On Friday, Angus Dwyer wrote on Twitter:

You’ll never guess what uncontroversial Christian doctrine this Republican candidate and/or office-holder believes!

Yes, friends, it’s that time of month again, when political reporters discover Christian doctrine and write BuzzFeed-style pieces about how outrageous said doctrine is! This weekend’s example comes, conveniently enough, from BuzzFeed’s own Andrew Kaczynski:

Virginia Republican Lt. Governor candidate E.W. Jackson candidate said birth defects are caused by sin.

The headline and subhed:

Va. Republican Lt. Governor Candidate Said Birth Defects Were Caused By Sin 

“It is the principle of sin, rebellion against God and His truth which has brought about birth defects and other destructive natural occurrences.”

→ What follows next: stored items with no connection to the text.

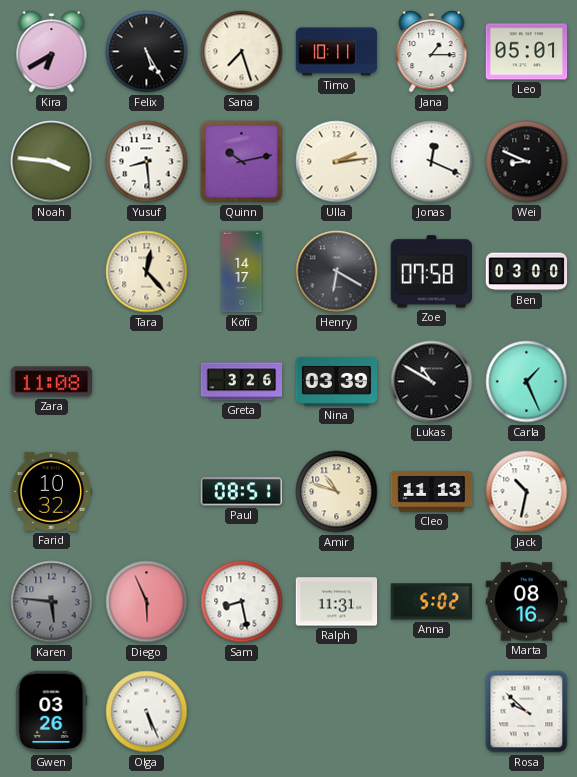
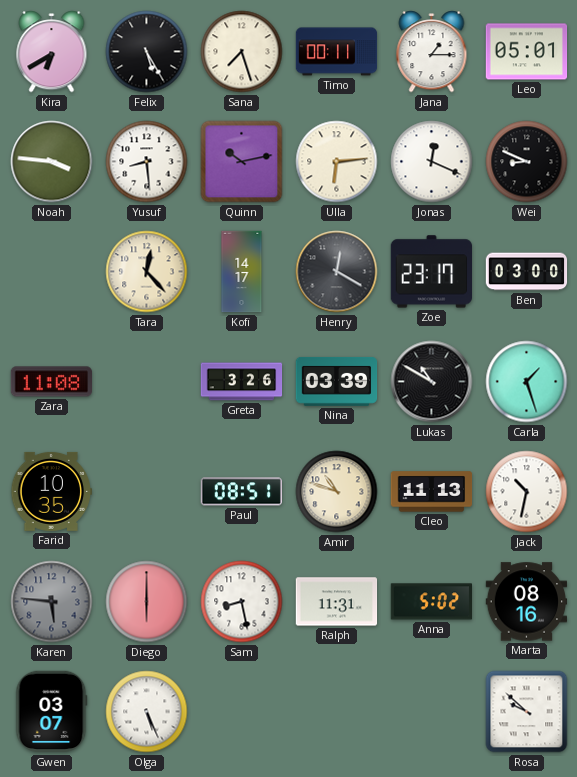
Timo: 10:11 -> 00:11
Ulla: 2:14 -> 6:14
Henry: 6:20 -> 12:20
Zoe: 07:58 -> 23:17
Carla: 1:26 -> 1:27
Farid: 10:32 -> 10:35
Diego: 5:56 -> 6:00
Gwen: 03:26 -> 03:07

Is St. Augustine running for the Republican nomination to be Lt. Governor of Virginia? Because he wrote about this idea a long time ago! As reporter Joel Gehrke gently replied to Mr. Kaczynski:

Don’t most Christians think that the world would be perfect if not for sin?

Kaczynski then appealed to his 12 years of Catholic education to say he had never heard of such a notion. Gehrke provided links to Augustine.

It turns out all sorts of Christians teach and confess that evil is not the result of a loving God but, rather, sin. Just randomly from the Google, for instance, I found this passage on an Antiochian Orthodox Church web site explaining Holy Unction:

Sickness is the weakness of the body as a result of the sin of the world. Sickness is not the punishment from God of personal sinful behavior, per se. We all share in the consequences of sin in this world.

I hope no Orthodox Christians think about running for political office! BuzzFeed is on it!

I’m not saying Christian teaching on sin, sickness and death is easy for an uninformed person to understand. It’s not. It’s a topic that has been a challenge for Christians since Jesus first told questioners that a man’s birth defect was not the result of his sin or his parents, as had been held. He goes on to heal the defect and give everyone a larger lesson about everyone being born blind and defected.

I imagine that when some reporters read the Republican candidate’s words, they just assume the worst or even just assume that he was saying, contra what Jesus taught while performing miracles, that birth defects were caused by the personal sins of the involved parties. I haven’t read Jackson’s book, but you certainly would need far more than the passage quoted by BuzzFeed to accuse him of straying so far from traditional Christian teaching.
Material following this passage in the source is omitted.